Transcribed page contents
=======
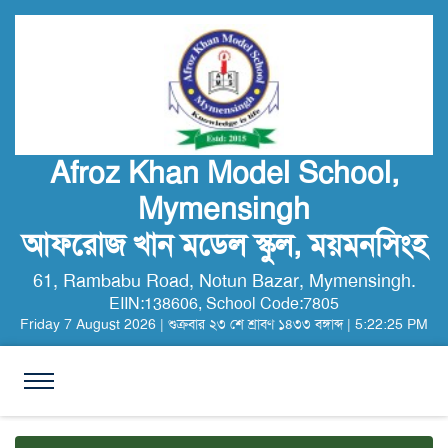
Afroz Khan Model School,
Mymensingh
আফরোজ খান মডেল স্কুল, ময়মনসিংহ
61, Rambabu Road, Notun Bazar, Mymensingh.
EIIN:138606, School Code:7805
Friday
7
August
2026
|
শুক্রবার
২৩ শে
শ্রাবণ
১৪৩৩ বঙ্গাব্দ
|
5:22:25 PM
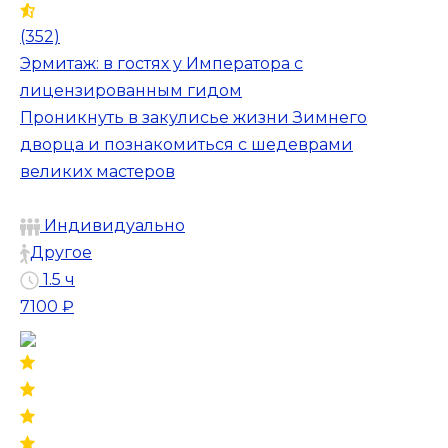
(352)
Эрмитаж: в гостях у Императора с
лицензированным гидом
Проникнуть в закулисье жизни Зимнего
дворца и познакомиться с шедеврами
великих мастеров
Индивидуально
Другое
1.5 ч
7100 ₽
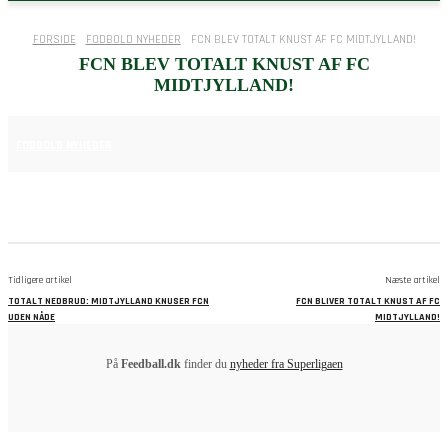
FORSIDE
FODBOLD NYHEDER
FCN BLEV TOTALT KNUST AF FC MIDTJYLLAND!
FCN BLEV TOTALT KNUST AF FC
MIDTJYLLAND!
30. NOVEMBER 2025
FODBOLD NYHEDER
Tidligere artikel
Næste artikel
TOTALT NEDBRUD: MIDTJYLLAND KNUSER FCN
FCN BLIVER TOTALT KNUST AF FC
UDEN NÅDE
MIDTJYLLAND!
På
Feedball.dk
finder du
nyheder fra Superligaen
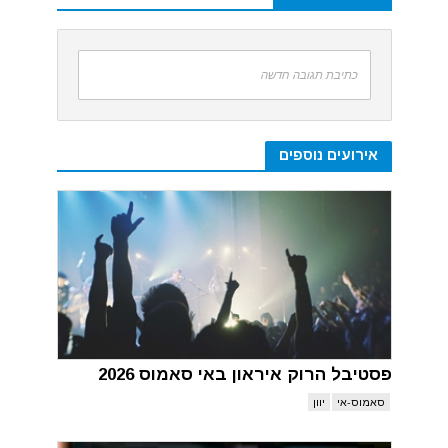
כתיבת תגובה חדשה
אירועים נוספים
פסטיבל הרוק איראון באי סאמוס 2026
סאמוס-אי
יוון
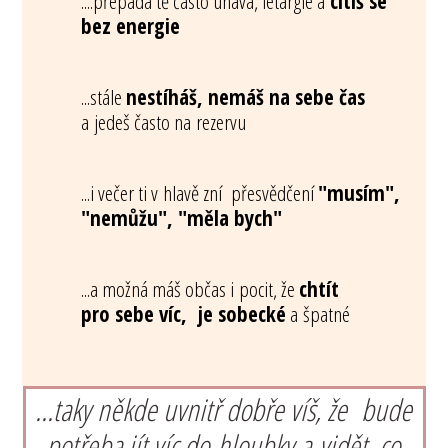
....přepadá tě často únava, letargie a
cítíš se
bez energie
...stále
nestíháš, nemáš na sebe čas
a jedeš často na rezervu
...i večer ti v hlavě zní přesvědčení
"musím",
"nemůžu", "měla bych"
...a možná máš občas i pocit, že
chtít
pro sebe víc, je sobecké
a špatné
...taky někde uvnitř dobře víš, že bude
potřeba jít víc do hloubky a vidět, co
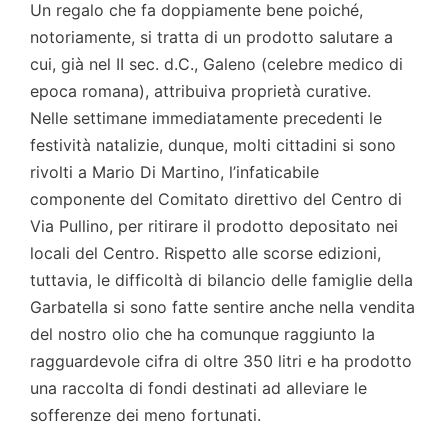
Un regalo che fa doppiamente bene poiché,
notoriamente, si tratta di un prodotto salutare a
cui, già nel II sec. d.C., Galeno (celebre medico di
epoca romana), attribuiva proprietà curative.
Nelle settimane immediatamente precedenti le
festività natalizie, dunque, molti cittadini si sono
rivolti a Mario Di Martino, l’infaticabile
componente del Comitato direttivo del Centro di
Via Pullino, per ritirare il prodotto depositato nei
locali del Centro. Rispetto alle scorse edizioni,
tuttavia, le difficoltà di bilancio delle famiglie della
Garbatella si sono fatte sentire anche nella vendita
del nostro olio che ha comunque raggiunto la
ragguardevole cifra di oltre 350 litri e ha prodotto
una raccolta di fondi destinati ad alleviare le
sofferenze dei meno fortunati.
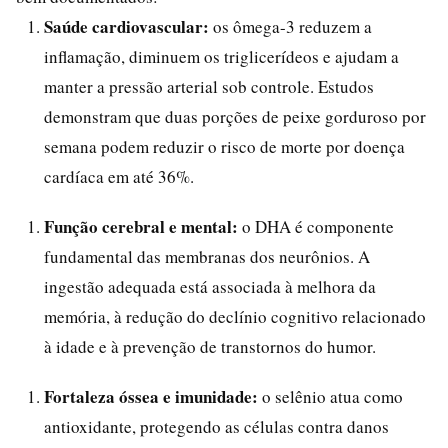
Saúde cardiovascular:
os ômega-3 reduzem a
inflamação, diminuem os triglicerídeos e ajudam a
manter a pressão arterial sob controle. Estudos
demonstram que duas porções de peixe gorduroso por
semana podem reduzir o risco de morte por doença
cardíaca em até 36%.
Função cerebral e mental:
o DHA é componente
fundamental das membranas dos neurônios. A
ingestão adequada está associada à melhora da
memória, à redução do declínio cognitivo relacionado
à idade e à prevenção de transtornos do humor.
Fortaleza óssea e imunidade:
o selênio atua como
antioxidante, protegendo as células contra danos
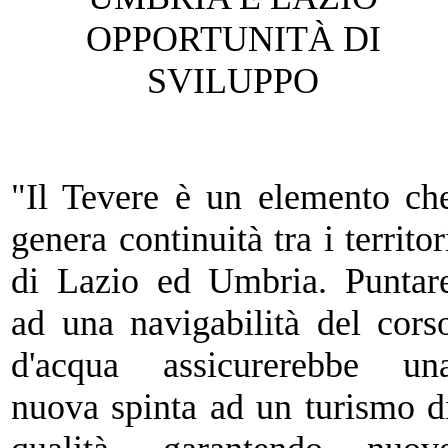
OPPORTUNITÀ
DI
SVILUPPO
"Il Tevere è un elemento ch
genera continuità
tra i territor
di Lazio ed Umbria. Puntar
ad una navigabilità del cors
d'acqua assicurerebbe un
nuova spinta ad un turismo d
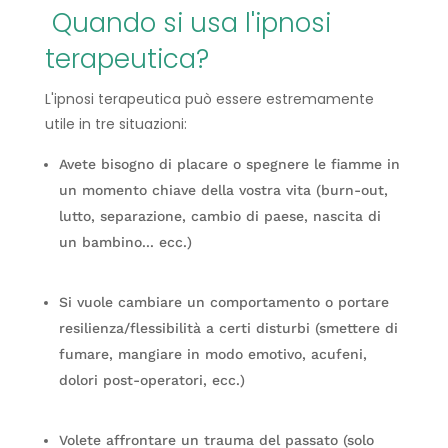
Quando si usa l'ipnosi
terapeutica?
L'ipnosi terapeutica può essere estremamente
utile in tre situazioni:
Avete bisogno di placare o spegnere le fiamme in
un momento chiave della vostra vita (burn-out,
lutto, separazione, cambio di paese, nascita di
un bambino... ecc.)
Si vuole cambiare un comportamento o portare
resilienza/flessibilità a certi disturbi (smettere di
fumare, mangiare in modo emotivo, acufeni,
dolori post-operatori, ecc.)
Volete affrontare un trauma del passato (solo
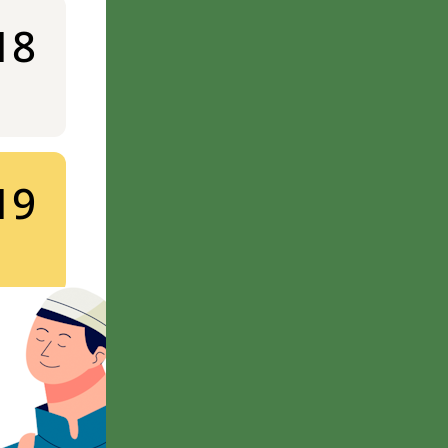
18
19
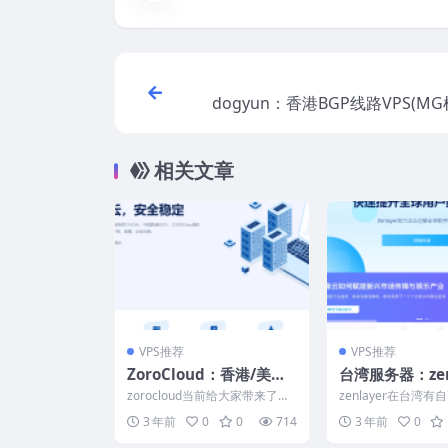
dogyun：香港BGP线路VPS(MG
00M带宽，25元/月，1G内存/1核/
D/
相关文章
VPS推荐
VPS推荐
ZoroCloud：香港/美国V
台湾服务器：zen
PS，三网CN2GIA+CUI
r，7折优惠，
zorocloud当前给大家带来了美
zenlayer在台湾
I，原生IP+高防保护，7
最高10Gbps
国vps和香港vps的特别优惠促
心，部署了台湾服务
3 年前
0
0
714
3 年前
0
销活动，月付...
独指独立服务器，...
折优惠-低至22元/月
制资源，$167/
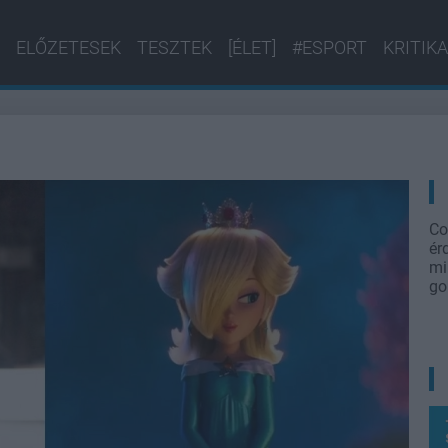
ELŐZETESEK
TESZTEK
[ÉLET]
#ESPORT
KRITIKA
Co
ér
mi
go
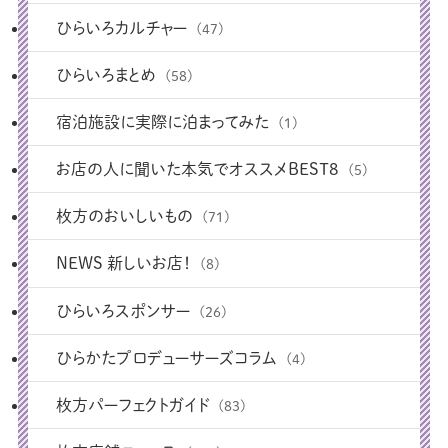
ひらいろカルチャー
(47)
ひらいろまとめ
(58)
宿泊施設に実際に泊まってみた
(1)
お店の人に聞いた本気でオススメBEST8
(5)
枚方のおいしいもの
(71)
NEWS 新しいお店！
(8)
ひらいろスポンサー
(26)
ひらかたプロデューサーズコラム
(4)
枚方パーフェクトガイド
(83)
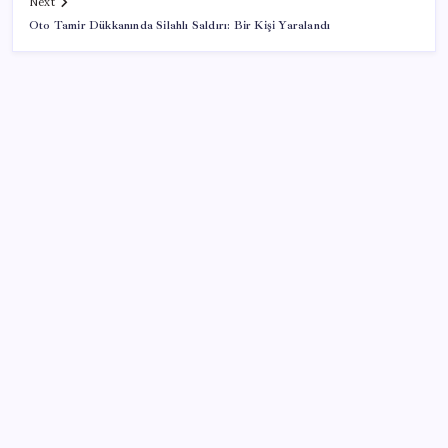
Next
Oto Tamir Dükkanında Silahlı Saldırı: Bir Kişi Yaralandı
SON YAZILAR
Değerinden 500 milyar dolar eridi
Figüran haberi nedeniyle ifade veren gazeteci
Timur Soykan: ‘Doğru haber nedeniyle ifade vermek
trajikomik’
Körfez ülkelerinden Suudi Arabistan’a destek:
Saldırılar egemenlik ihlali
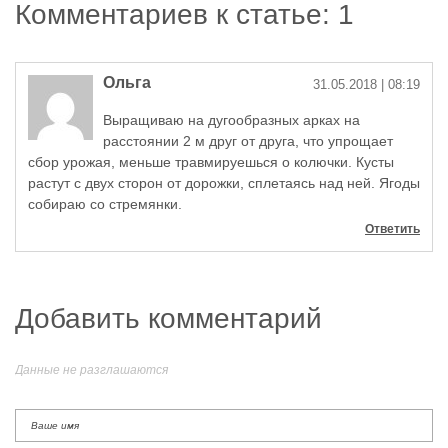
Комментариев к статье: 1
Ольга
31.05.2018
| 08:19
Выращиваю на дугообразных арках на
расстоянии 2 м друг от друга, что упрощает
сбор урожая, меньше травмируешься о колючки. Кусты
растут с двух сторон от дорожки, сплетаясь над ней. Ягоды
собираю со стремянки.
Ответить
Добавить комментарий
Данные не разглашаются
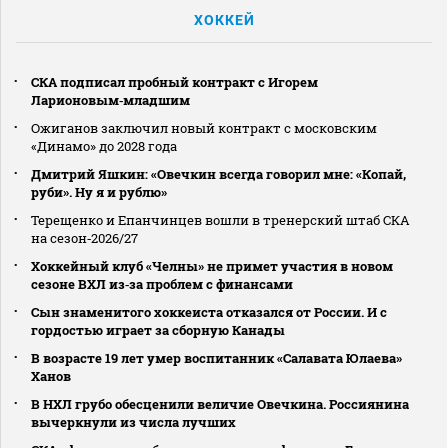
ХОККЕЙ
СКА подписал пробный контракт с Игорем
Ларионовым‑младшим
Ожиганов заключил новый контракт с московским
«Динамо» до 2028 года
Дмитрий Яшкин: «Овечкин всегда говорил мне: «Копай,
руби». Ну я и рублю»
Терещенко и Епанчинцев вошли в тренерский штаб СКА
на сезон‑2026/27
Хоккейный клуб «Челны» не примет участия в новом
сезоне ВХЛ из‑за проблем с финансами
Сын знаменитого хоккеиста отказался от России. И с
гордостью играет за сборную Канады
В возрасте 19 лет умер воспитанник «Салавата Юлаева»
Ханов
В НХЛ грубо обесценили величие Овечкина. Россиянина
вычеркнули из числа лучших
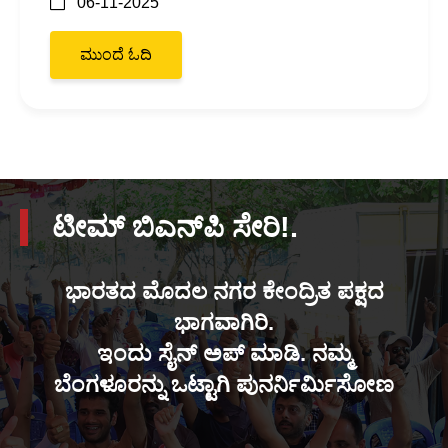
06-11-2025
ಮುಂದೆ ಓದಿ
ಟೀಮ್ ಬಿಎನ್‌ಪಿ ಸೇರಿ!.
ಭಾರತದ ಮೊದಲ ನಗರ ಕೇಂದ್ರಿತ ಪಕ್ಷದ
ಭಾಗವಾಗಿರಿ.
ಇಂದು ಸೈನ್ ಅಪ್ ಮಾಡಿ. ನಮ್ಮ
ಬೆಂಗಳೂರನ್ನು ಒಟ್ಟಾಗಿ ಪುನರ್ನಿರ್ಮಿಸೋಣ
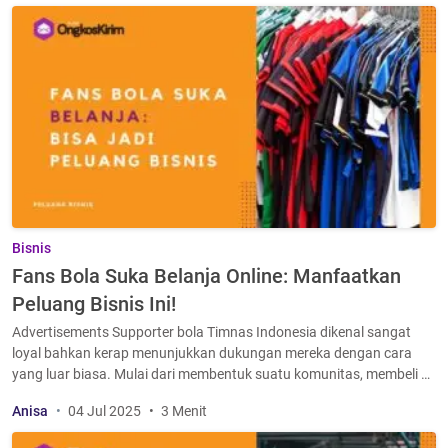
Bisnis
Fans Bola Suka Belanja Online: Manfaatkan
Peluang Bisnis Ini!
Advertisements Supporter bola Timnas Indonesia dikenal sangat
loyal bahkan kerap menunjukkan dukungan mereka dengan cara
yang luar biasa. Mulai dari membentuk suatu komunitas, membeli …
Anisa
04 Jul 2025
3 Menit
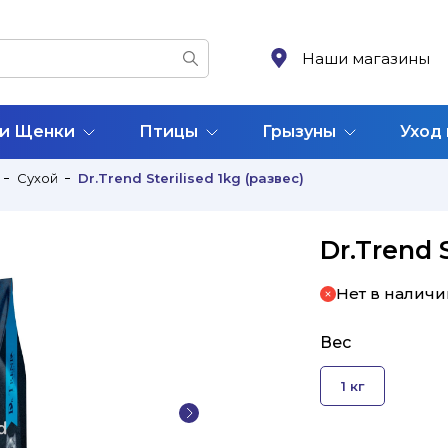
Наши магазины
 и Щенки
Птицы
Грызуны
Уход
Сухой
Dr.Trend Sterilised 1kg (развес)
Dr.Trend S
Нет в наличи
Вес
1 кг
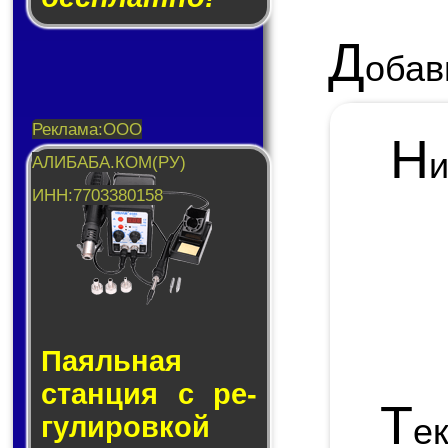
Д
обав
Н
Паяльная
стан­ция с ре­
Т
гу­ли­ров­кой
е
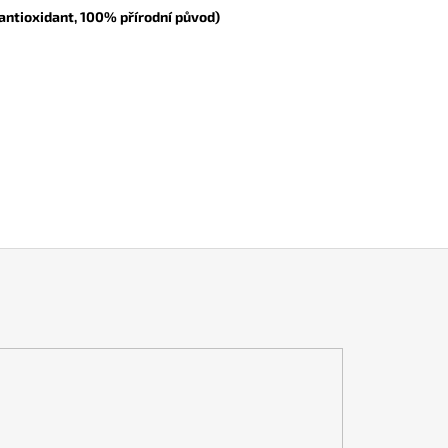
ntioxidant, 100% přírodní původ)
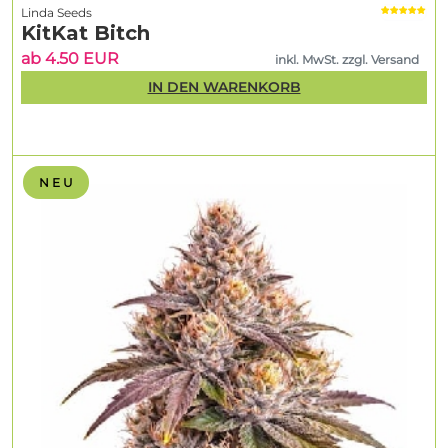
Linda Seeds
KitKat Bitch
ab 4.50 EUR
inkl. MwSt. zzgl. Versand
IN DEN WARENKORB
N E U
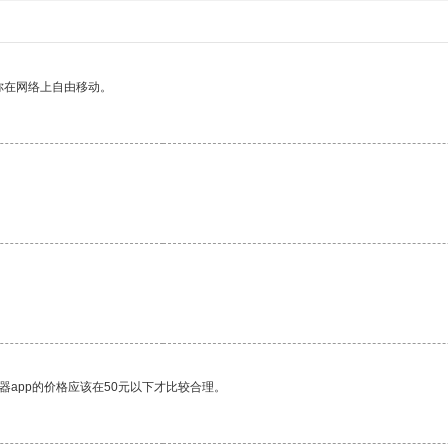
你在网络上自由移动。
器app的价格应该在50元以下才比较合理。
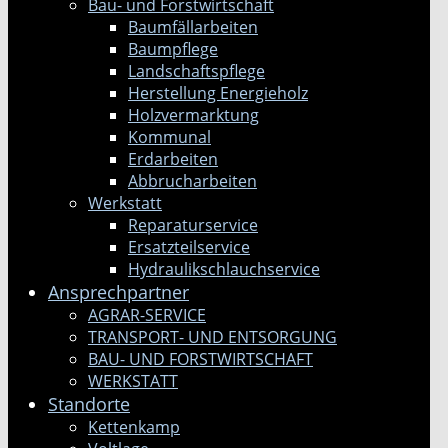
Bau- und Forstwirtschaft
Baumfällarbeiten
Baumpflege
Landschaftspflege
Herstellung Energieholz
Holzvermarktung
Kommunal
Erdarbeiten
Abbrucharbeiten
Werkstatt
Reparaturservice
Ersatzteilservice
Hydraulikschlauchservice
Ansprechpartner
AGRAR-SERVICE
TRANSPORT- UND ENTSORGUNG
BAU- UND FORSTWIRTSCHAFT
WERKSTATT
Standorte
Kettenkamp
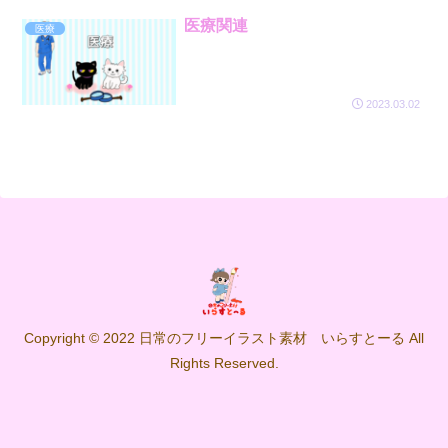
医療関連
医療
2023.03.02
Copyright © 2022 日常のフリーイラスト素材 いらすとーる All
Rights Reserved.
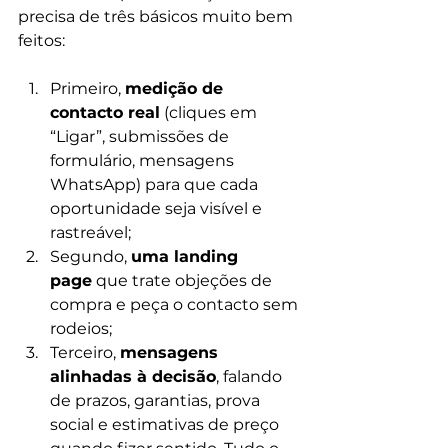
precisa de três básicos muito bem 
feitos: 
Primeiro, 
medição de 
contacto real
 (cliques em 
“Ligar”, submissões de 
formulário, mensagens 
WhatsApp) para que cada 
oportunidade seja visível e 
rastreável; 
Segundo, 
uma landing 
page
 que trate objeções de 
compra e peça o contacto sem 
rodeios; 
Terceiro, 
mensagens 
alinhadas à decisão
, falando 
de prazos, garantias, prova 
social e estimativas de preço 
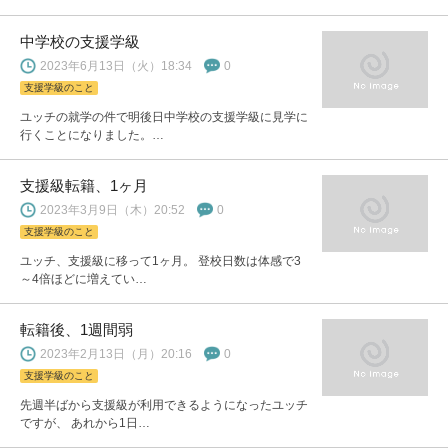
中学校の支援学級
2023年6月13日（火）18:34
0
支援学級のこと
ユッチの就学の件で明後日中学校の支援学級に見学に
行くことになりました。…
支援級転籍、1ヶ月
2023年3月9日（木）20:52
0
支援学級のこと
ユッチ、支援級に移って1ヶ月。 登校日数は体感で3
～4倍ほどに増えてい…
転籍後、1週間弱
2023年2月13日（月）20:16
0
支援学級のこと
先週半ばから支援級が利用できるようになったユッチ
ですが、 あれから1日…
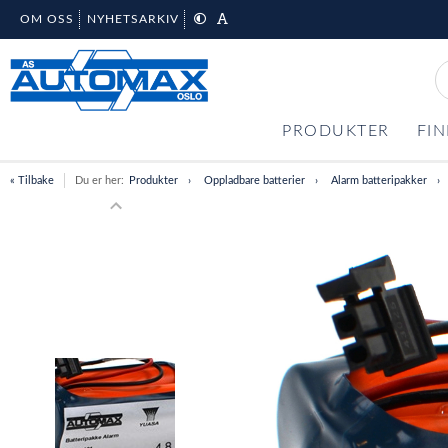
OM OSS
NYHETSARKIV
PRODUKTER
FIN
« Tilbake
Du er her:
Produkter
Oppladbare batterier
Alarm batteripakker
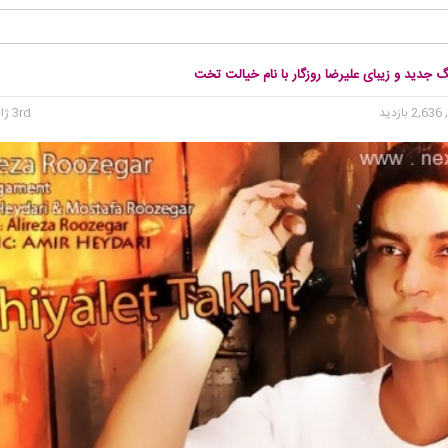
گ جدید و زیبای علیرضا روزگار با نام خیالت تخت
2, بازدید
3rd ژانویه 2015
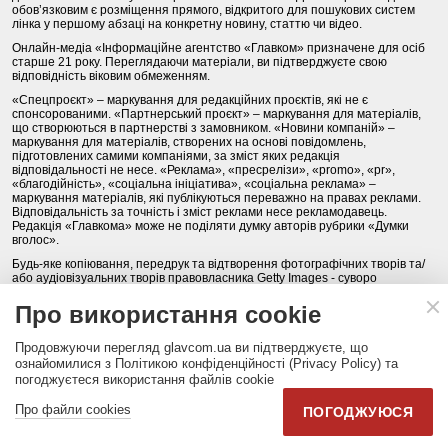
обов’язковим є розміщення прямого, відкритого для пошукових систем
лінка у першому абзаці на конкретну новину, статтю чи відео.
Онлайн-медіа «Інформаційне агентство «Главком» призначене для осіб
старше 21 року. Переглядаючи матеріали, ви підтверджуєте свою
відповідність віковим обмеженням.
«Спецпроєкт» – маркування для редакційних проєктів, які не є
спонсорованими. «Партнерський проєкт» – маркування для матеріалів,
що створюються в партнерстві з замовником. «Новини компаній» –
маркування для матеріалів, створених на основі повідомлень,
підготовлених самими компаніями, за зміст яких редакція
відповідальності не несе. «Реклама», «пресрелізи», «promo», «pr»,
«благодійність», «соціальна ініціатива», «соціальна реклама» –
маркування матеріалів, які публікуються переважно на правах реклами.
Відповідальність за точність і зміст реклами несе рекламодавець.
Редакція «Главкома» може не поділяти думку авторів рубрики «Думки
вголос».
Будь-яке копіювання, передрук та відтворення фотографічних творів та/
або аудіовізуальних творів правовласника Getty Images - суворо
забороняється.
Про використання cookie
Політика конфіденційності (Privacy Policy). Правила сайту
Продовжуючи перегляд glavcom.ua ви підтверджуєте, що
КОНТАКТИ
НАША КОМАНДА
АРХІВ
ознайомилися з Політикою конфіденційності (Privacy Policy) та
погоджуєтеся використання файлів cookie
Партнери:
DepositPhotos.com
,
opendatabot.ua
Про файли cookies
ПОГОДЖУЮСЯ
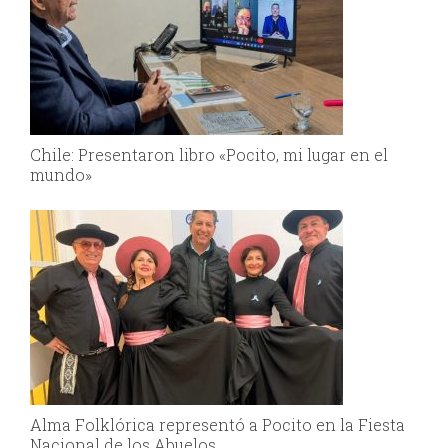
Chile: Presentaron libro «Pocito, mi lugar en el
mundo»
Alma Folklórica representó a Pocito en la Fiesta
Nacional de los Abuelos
=======
** Required work **
Among the entries above, identify all lines with "матеріалів" and copy them.

** Response area **
спонсорованими. «Партнерський проєкт» – маркування для матеріалів,
маркування для матеріалів, створених на основі повідомлень,
маркування матеріалів, які публікуються переважно на правах реклами.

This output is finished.